Obrigada por comentares :)

Um livro é muito mais do que um volume transportável. Um livro é uma mala que levamos connosco quando vamos viajar, pois nele temos tudo o que precisamos. Um livro é mais do que um bem comercializável, é o orgulho de carregar a alma em palavras do seu autor. Um livro é mais do que um livro, ao fim e ao cabo. É o nosso pai e a nossa mãe quando se precisa, nunca esperando mais de nós mas sempre lá para nos dar uma lição. É mais do que um amigo, pois não nos julga, não nos faz perguntas; ouve o nosso interior e responde às questões que nem nós sabíamos que tínhamos cá dentro.

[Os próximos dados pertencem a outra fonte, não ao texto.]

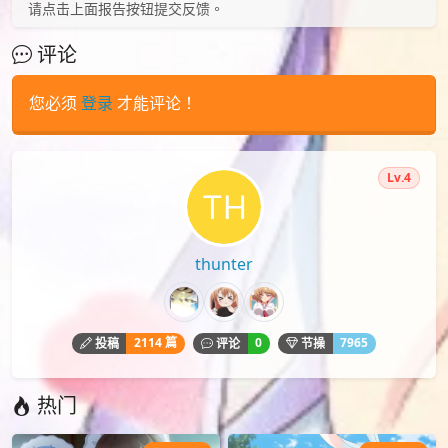
请点击上面报告按钮提交反馈。
评论
您必须
登录
才能评论！
Lv.4
thunter
2114 篇
0
7965
投稿
评论
节操
热门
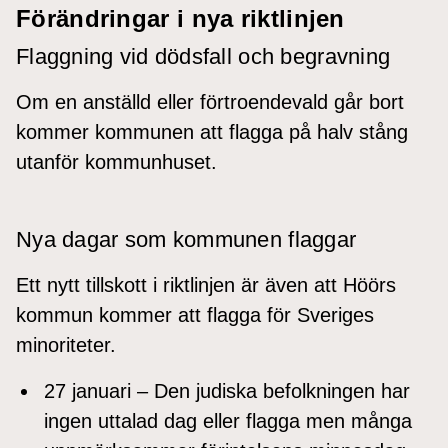
Förändringar i nya riktlinjen
Flaggning vid dödsfall och begravning
Om en anställd eller förtroendevald går bort
kommer kommunen att flagga på halv stång
utanför kommunhuset.
Nya dagar som kommunen flaggar
Ett nytt tillskott i riktlinjen är även att Höörs
kommun kommer att flagga för Sveriges
minoriteter.
27 januari – Den judiska befolkningen har
ingen uttalad dag eller flagga men många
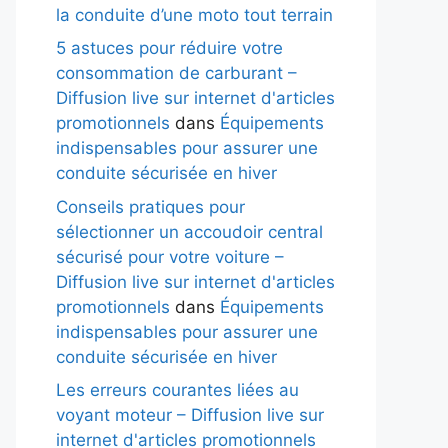
la conduite d’une moto tout terrain
5 astuces pour réduire votre
consommation de carburant –
Diffusion live sur internet d'articles
promotionnels
dans
Équipements
indispensables pour assurer une
conduite sécurisée en hiver
Conseils pratiques pour
sélectionner un accoudoir central
sécurisé pour votre voiture –
Diffusion live sur internet d'articles
promotionnels
dans
Équipements
indispensables pour assurer une
conduite sécurisée en hiver
Les erreurs courantes liées au
voyant moteur – Diffusion live sur
internet d'articles promotionnels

Um livro é mais do que um amante, duro como a realidade: umas vezes sonhamos e deleitamo-nos nas suas folhas, outras deixamos dobradas, riscadas, magoadas, outras deixamos a um canto e nunca mais olhamos. Desperta em nós uma panóplia de sensações: o toque da capa, da folha; o cheiro das páginas; o prazer da beleza da capa, das letras. Um livro é mais do que isto tudo, e ainda mais do que isso. Porque com ele viajamos, sonhamos, vivemos, aprendemos, amamos, sentimos, choramos e rimos, tudo sem sair do sítio. E uma façanha destas, vinda de algo tão pequeno e tão frágil, é quase comovente.